No se contuvo el TC en reafirmar el criterio de que la Constitución no podía ser declarada inconstitucional una vez proclamada. En esta ocasión, empero, el máximo intérprete de la Constitución lo hizo sobre la base de una nueva arquitectura constitucional: la Constitución del 26 de enero de 2010. Esta última reguló, en parte, el objeto de la acción directa de inconstitucionalidad cuando en su artículo 185.1 previó que ésta sería conocida, en términos de competencia, por el TC. Complementada con la Ley núm. 137-11 en su artículo 36, el asambleísta dispuso en esa misma disposición (art. 185.1) que la acción directa versaría sobre las “leyes, decretos, reglamentos, resoluciones y ordenanzas”. Es así que el TC sostiene que “(…) partiendo de la hermenéutica de los textos transcritos se advierte que solo pueden ser cuestionados vía la acción de inconstitucionalidad las leyes, los decretos, reglamentos, resoluciones y ordenanzas; es decir, normas y textos infraconstitucionales, o sea colocados jerárquicamente por debajo de la Constitución; resulta que el objeto de la acción de inconstitucionalidad que nos ocupa no lo constituye ninguno de los actos anteriormente indicados, ya que las disposiciones transitorias están integradas al cuerpo de la Constitución.”

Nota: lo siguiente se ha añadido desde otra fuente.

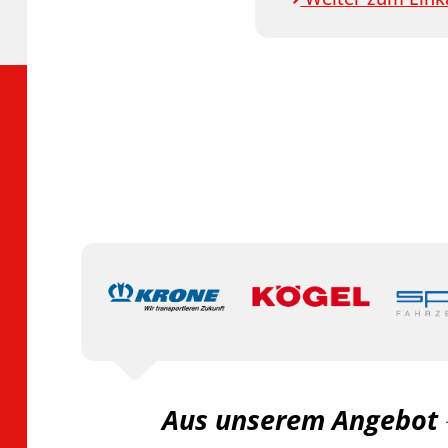
Aus unserem Angebot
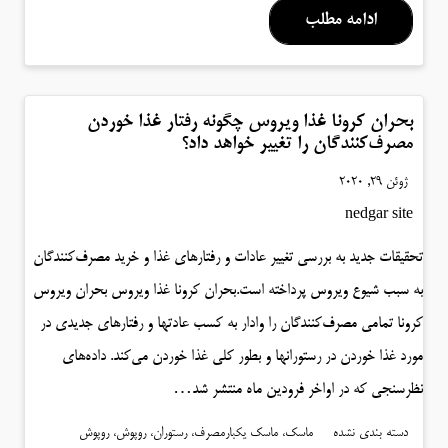
ادامه مطلب
بحران کرونا غذا ویروس چگونه رفتار غذا خوردن
مصرف‌کنندگان را تغییر خواهد داد؟
ژوئن 29, 2020
nedgar site
تحقیقات جدید به بررسی تغییر عادات و رفتارهای غذا و خرید مصرف‌کنندگان
به سبب شیوع ویروس پرداخته است.بحران کرونا غذا ویروس بحران ویروس
کرونا تمامی مصرف‌کنندگان را وادار به کسب عادتها و رفتارهای جدیدی در
مورد غذا خوردن در رستورانها و بطور کلی غذا خوردن می‌کند. داده‌های
نظرسنجی که در اواخر فرودین ماه منتشر شد…
دسته بندی نشده
ماسک، ماسک یکبارمصرف، رستوران، روپوش، روپوش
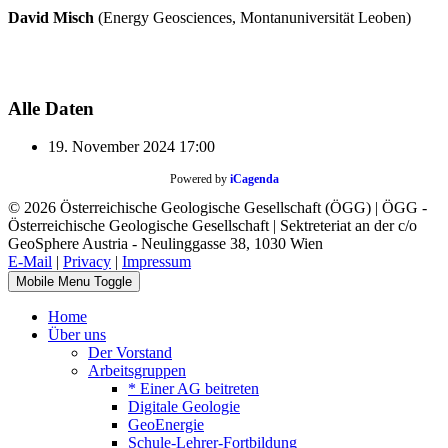
David Misch
(Energy Geosciences, Montanuniversität Leoben)
Alle Daten
19. November 2024
17:00
Powered by
iCagenda
© 2026 Österreichische Geologische Gesellschaft (ÖGG) | ÖGG -
Österreichische Geologische Gesellschaft | Sektreteriat an der c/o
GeoSphere Austria - Neulinggasse 38, 1030 Wien
E-Mail
|
Privacy
|
Impressum
Mobile Menu Toggle
Home
Über uns
Der Vorstand
Arbeitsgruppen
* Einer AG beitreten
Digitale Geologie
GeoEnergie
Schule-Lehrer-Fortbildung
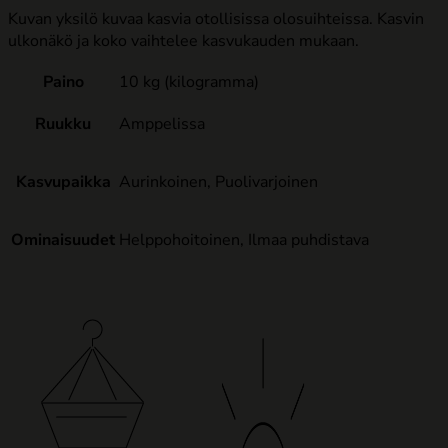
Kuvan yksilö kuvaa kasvia otollisissa olosuihteissa. Kasvin
ulkonäkö ja koko vaihtelee kasvukauden mukaan.
Paino
10 kg (kilogramma)
Ruukku
Amppelissa
Kasvupaikka
Aurinkoinen, Puolivarjoinen
Ominaisuudet
Helppohoitoinen, Ilmaa puhdistava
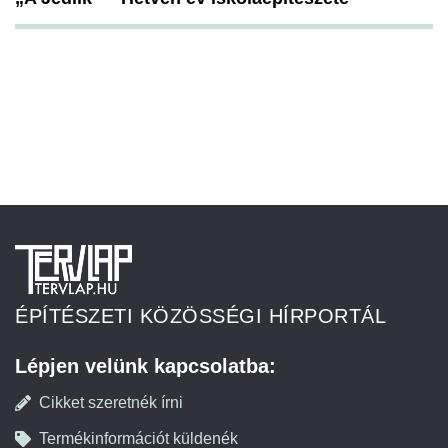
ÉPÍTÉSZETI KÖZÖSSÉGI HÍRPORTÁL
Lépjen velünk kapcsolatba:
Cikket szeretnék írni
Termékinformációt küldenék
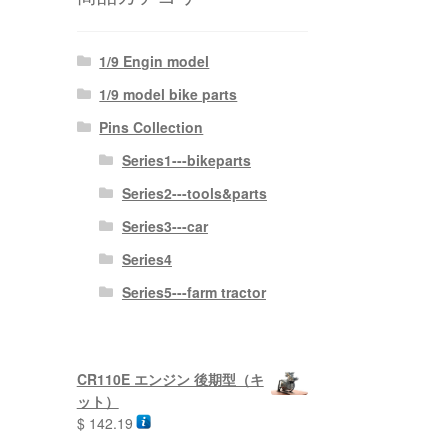
1/9 Engin model
1/9 model bike parts
Pins Collection
Series1---bikeparts
Series2---tools&parts
Series3---car
Series4
Series5---farm tractor
CR110E エンジン 後期型（キ
ット）
$
142.19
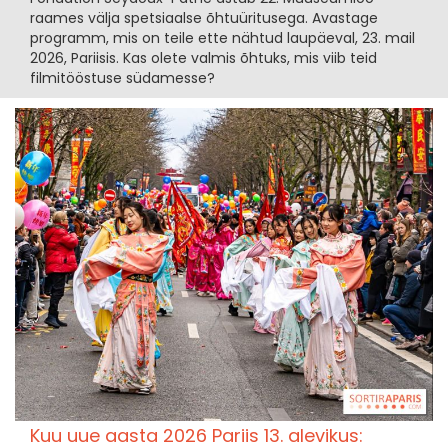
raames välja spetsiaalse õhtuüritusega. Avastage
programm, mis on teile ette nähtud laupäeval, 23. mail
2026, Pariisis. Kas olete valmis õhtuks, mis viib teid
filmitööstuse südamesse?
Kuu uue aasta 2026 Pariis 13. alevikus:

El Tribunal Constitucional declara la inadmisibilidad de la acción directa por no entrar dentro del objeto de ésta los preceptos contenidos en la propia Carta Magna. Mas, no se trata del típico fin de inadmisión o de “non recevoir” que el procedimiento civil francés nos legara: aquél “medio” que ataca únicamente la “acción” y su regularidad en el surgimiento de la instancia sin acariciar siquiera el fondo de la contestación. Ese fin de inadmisión, que en la notabilísima obra del jurista belga Guy Block, “Les fins de non-recevoir en procédure civile” (2002), encuentra un estudio certero en torno a su verdadera fisonomía, no es el que enteramente sirve de fundamento para la referida decisión y en la que, a decir de algunos, “no se examinó el fondo del recurso.” No. El máximo intérprete de la Constitución sentenció incluso al destierro la pretensión del revoltoso accionante que no buscaba sino la declaratoria de inconstitucionalidad del ahora “desventurado” transitorio. Y para ello, el Tribunal Constitucional invocó la histórica decisión del Pleno de la Suprema Corte de Justicia del primero (1º) de septiembre de 1995, que decidiera la acción directa interpuesta por el insigne jurista don Ramón Pina Acevedo —hoy fallecido—, misma que, al día de hoy, ha sido seguida a pie de juntillas por la Suprema Corte de Justicia, ya haciendo las veces de Tribunal Constitucional —no estando todavía conformado—, así como por este último. Dijo al respecto la Suprema Corte, en su referido fallo de 1995, citado por el Tribunal Constitucional: “…que las disposiciones de la Constitución no pueden ser contrarias a sí mismas; que las normas constitucionales pueden tener efecto retroactivo y alterar o afectar situaciones jurídicas establecidas conforme a una legislación anterior.”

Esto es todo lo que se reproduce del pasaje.